Me hice escritora con el tiempo y después de dar muchas vueltas sobre mí misma. Sí, las cosas como son; yo llegué al universo de la creación literaria tarde, ya algo mayor, en un momento —me temo— en el que el tren de la juventud ya había descarrilado; eso sí, con los vagones repletos de lecturas que se quedaron conmigo para siempre. Llegué a mis ficciones viajando desde otros derroteros, unos también cercanos a las letras, pero con otras perspectivas.

Si comienzo a relatar mi propia historia, desde el principio, he de decir que prácticamente tuve en la mano un libro desde que recuerdo. Entonces eran cuentos ilustrados, más feos o más bonitos, más grandes o más pequeños, y todos repletos de esas hormiguitas negras que reptaban entre las estampas que yo miraba embelesada e intuía que eran la clave de aquel universo de colores. Era tanta la ilusión que tenía de enterarme de qué trataban esos cuentos —y más al ver como aquellas letras se convertían en relatos en boca de los mayores— que aprendí a leer; lo hice con tantas ganas que a los cuatro años pude por fin descubrir todo lo que encerraban esos maravillosos artilugios de papel y cartón. Así, los libros pasaron a formar parte de la rutina de todos y cada uno de los días de mi vida.

Con el tiempo me hice historiadora por vocación, una que sentí desde niña. Estudié la carrera, me licencié en Historia Medieval y busqué mi camino por la senda de los documentos históricos, que recorrí gracias a estudiar un máster en Archivística. Fue genial, todo: el aprender de los mejores, el conocer gente estupenda y el tocar por primera vez viejos documentos empolvados y de letras imposibles.

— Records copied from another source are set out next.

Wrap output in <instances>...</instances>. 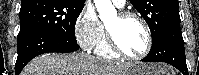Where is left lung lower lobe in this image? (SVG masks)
<instances>
[{
  "mask_svg": "<svg viewBox=\"0 0 199 75\" xmlns=\"http://www.w3.org/2000/svg\"><path fill=\"white\" fill-rule=\"evenodd\" d=\"M141 61L165 62L188 75L180 24L169 27L157 41L152 42L150 52Z\"/></svg>",
  "mask_w": 199,
  "mask_h": 75,
  "instance_id": "1",
  "label": "left lung lower lobe"
}]
</instances>
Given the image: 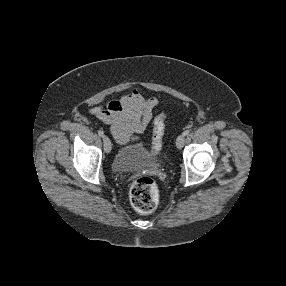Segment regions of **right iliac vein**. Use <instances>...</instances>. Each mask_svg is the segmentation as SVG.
I'll use <instances>...</instances> for the list:
<instances>
[{"label":"right iliac vein","mask_w":286,"mask_h":286,"mask_svg":"<svg viewBox=\"0 0 286 286\" xmlns=\"http://www.w3.org/2000/svg\"><path fill=\"white\" fill-rule=\"evenodd\" d=\"M103 145H104V150L105 152L108 154L111 152V148H112V145H111V141L110 139L107 137V136H104L103 137Z\"/></svg>","instance_id":"1"}]
</instances>
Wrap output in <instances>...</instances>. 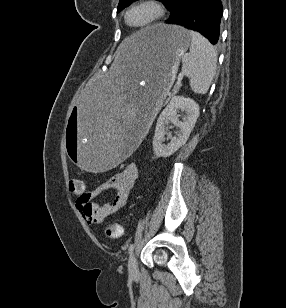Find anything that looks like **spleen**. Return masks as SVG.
<instances>
[{
    "label": "spleen",
    "mask_w": 286,
    "mask_h": 308,
    "mask_svg": "<svg viewBox=\"0 0 286 308\" xmlns=\"http://www.w3.org/2000/svg\"><path fill=\"white\" fill-rule=\"evenodd\" d=\"M191 46L183 61L182 71L194 93H207L216 71L217 55L211 43L200 33L188 31Z\"/></svg>",
    "instance_id": "obj_1"
}]
</instances>
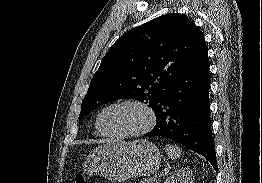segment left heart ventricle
Instances as JSON below:
<instances>
[{
    "mask_svg": "<svg viewBox=\"0 0 262 183\" xmlns=\"http://www.w3.org/2000/svg\"><path fill=\"white\" fill-rule=\"evenodd\" d=\"M147 123L144 110L133 105L110 108L102 116L103 128L113 134H124L143 128Z\"/></svg>",
    "mask_w": 262,
    "mask_h": 183,
    "instance_id": "1",
    "label": "left heart ventricle"
}]
</instances>
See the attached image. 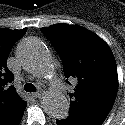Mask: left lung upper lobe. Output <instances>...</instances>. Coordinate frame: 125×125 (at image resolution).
Returning a JSON list of instances; mask_svg holds the SVG:
<instances>
[{"label": "left lung upper lobe", "mask_w": 125, "mask_h": 125, "mask_svg": "<svg viewBox=\"0 0 125 125\" xmlns=\"http://www.w3.org/2000/svg\"><path fill=\"white\" fill-rule=\"evenodd\" d=\"M41 31L58 51L66 78L76 79L69 115L103 123L118 91L116 61L106 42L75 25L56 24Z\"/></svg>", "instance_id": "left-lung-upper-lobe-1"}]
</instances>
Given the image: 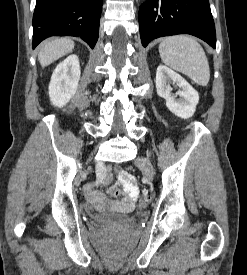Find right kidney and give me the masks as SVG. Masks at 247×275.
<instances>
[{
	"label": "right kidney",
	"mask_w": 247,
	"mask_h": 275,
	"mask_svg": "<svg viewBox=\"0 0 247 275\" xmlns=\"http://www.w3.org/2000/svg\"><path fill=\"white\" fill-rule=\"evenodd\" d=\"M80 74L77 55H70L57 65L49 84V97L54 106L59 108L65 106L75 95Z\"/></svg>",
	"instance_id": "right-kidney-1"
}]
</instances>
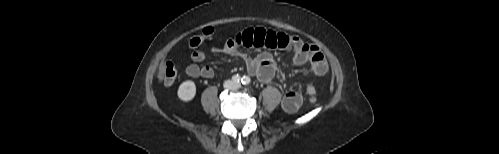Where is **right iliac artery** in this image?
<instances>
[{"label":"right iliac artery","mask_w":499,"mask_h":154,"mask_svg":"<svg viewBox=\"0 0 499 154\" xmlns=\"http://www.w3.org/2000/svg\"><path fill=\"white\" fill-rule=\"evenodd\" d=\"M241 76L236 74L232 77V80L235 82V83H239L241 81Z\"/></svg>","instance_id":"1"}]
</instances>
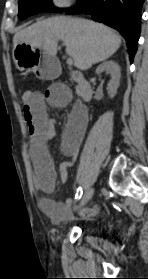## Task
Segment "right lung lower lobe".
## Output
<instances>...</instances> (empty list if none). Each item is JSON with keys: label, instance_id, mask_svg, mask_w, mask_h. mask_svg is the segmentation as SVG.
<instances>
[{"label": "right lung lower lobe", "instance_id": "obj_1", "mask_svg": "<svg viewBox=\"0 0 148 279\" xmlns=\"http://www.w3.org/2000/svg\"><path fill=\"white\" fill-rule=\"evenodd\" d=\"M143 3L144 0H84L66 13L90 14L93 20L117 29L128 43L132 62L137 51Z\"/></svg>", "mask_w": 148, "mask_h": 279}]
</instances>
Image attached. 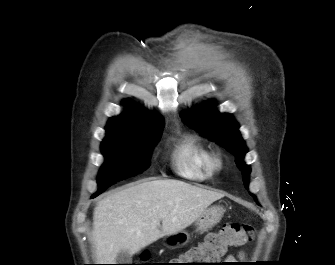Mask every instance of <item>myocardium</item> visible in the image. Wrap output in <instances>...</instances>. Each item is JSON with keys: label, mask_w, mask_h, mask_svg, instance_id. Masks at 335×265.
I'll list each match as a JSON object with an SVG mask.
<instances>
[{"label": "myocardium", "mask_w": 335, "mask_h": 265, "mask_svg": "<svg viewBox=\"0 0 335 265\" xmlns=\"http://www.w3.org/2000/svg\"><path fill=\"white\" fill-rule=\"evenodd\" d=\"M211 164L214 170H220L223 167V159L219 155H212Z\"/></svg>", "instance_id": "f54148a6"}]
</instances>
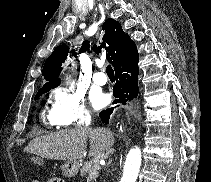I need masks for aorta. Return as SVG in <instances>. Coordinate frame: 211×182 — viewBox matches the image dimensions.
<instances>
[{"mask_svg": "<svg viewBox=\"0 0 211 182\" xmlns=\"http://www.w3.org/2000/svg\"><path fill=\"white\" fill-rule=\"evenodd\" d=\"M141 166V151L138 147L132 148L126 158L124 173L120 182H136Z\"/></svg>", "mask_w": 211, "mask_h": 182, "instance_id": "762f6f07", "label": "aorta"}]
</instances>
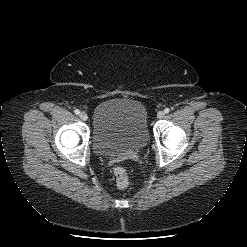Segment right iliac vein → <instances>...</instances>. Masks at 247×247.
<instances>
[{
  "label": "right iliac vein",
  "instance_id": "63e3f726",
  "mask_svg": "<svg viewBox=\"0 0 247 247\" xmlns=\"http://www.w3.org/2000/svg\"><path fill=\"white\" fill-rule=\"evenodd\" d=\"M79 117H80V119L83 120V121H86V120L88 119V116H87V114H86L85 112H81V113L79 114Z\"/></svg>",
  "mask_w": 247,
  "mask_h": 247
}]
</instances>
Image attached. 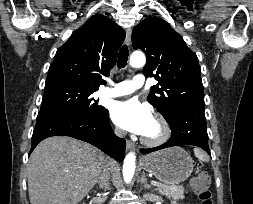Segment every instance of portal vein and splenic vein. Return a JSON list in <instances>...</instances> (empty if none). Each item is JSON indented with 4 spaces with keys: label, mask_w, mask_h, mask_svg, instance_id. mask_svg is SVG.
<instances>
[{
    "label": "portal vein and splenic vein",
    "mask_w": 253,
    "mask_h": 204,
    "mask_svg": "<svg viewBox=\"0 0 253 204\" xmlns=\"http://www.w3.org/2000/svg\"><path fill=\"white\" fill-rule=\"evenodd\" d=\"M153 186H157V187H165V185H163V184H161V183H159V182H157V181H151L150 182Z\"/></svg>",
    "instance_id": "portal-vein-and-splenic-vein-1"
}]
</instances>
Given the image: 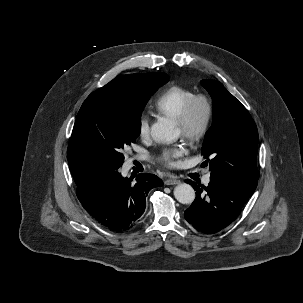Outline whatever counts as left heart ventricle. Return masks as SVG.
Instances as JSON below:
<instances>
[{"mask_svg":"<svg viewBox=\"0 0 303 303\" xmlns=\"http://www.w3.org/2000/svg\"><path fill=\"white\" fill-rule=\"evenodd\" d=\"M202 113H203V109H202L201 106H199V107L197 108V110H196V117H197V118H200L201 115H202ZM178 129H179V131H181V128H180L179 125H178Z\"/></svg>","mask_w":303,"mask_h":303,"instance_id":"1","label":"left heart ventricle"}]
</instances>
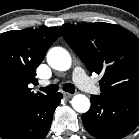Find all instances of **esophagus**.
Instances as JSON below:
<instances>
[{
	"mask_svg": "<svg viewBox=\"0 0 139 139\" xmlns=\"http://www.w3.org/2000/svg\"><path fill=\"white\" fill-rule=\"evenodd\" d=\"M63 96L66 98V99H69L73 96V94L71 93H68V92H63Z\"/></svg>",
	"mask_w": 139,
	"mask_h": 139,
	"instance_id": "1",
	"label": "esophagus"
}]
</instances>
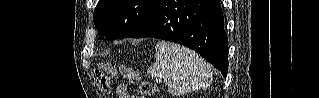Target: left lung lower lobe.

Sí, aquel fue mi primer contacto tangible con el oficio que había elegido: historiadora. Y aunque todo aquel mundo me fascinara y yo, convencida, supusiera que un archivo histórico sería para siempre mi guarida de tesoros, entonces la vida volvió a girar, y el camino también.

De desear ser medievalista, ya había pasado a pensar en ser archivera, pero no, para mí no había escapatoria: los libros, agazapados, me aguardaban… acechando. Aquel giro del destino me permitió seguir cerca de ellos, pero de otro modo y en otro lugar: las bibliotecas. Entonces decidí habitar en ellas y aprender a clasificar, interpretar y cuidar los libros. Para eso tuve que cursar estudios de Biblioteconomía. Fue entonces cuando conocí al que sería uno de los amores de mi vida: el libro antiguo.
En este punto vital, un nuevo sendero se abrió ante mí. Ni Edad Media, ni archivos, ni bibliotecas. Y seguí ese camino, que me llevó a enfilar la senda de estudio de aquel objeto que me fascinaba. Aparqué unos años más en la universidad, cursé el doctorado y me hice investigadora de libros antiguos, de viejas bibliotecas y de lecturas.

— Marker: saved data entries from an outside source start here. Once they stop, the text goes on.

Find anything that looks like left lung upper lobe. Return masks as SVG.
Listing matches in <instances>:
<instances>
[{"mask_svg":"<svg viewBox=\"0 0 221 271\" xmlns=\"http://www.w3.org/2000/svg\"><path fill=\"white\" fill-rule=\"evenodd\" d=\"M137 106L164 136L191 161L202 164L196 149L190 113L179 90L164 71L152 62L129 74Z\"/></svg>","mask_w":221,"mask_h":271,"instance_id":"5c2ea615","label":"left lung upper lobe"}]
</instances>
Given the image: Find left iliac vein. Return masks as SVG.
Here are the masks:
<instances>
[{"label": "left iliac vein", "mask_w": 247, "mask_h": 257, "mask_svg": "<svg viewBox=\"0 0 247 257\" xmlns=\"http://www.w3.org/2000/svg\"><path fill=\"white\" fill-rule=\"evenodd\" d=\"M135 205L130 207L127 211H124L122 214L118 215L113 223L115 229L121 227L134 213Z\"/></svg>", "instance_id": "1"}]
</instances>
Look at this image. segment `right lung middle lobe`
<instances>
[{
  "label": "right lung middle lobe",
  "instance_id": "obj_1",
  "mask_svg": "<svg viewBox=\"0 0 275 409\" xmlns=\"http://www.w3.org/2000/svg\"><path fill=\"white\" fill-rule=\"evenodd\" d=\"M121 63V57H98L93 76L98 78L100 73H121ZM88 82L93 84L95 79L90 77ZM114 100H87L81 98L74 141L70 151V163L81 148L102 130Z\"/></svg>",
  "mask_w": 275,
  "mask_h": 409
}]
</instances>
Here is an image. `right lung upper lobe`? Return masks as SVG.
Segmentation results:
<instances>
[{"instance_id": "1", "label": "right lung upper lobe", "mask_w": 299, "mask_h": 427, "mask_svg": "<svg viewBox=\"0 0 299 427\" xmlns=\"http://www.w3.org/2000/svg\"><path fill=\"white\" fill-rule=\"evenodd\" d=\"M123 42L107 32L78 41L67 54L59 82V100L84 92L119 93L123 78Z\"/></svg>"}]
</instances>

Entonces lo vi claro: sí, la calzada iba teniendo una dirección clara y las piezas iban encajando.

Los libros continuaban girando sobre mí: como lectora, historiadora y estudiosa de ellos. Al mismo tiempo, quise aprender a cuidarlos, preservarlos y embellecerlos. Por eso me hice encuadernadora y en ocasiones reparadora de algunas de sus heridas y cicatrices. Y hallé un nuevo lugar de esparcimiento —esta vez creado por mí—, uno que me permitiría conocer mejor a mis queridos libros desde otras perspectivas. En mi taller aprendí a diseccionarlos, curarlos, coserlos, envolveros con pieles, telas y papeles de colores y hacerlos más bonitos. Y monté mi particular Scriptorium. Con ese mismo nombre —como no podía ser de otra manera— doté de identidad a mi taller.

Una vez más mi pequeño mundo de libros volvió a dar un vuelco, otra vuelta en el camino justo cuando menos me lo esperaba —como pasan tantas cosas en la vida— y fue al plantearme algo más… ¿Y si intentaba fabricar también su alma?

Si lo que más me gustaba en este mundo era dedicarme a conocer, leer, cuidar, estudiar, vestir e historiar un libro, ¿por qué no iba yo a escribir alguno? Era una idea, quizá difícil, sí, pero no inalcanzable. Decidí que tenía que intentarlo. Y me hice escritora.

Puse todo mi empeño en escribir y comenzaron a gestarse mis primeros relatos literarios. En ellos, y muchas veces de forma inconsciente, fui desgranando todo lo que había ido aprendiendo con los años.

Y me sentí muy feliz. Y decidí que, desde ese momento, solo me dedicaría a escribir.
¿O quizá no? No sé… ¡La vida gira tanto!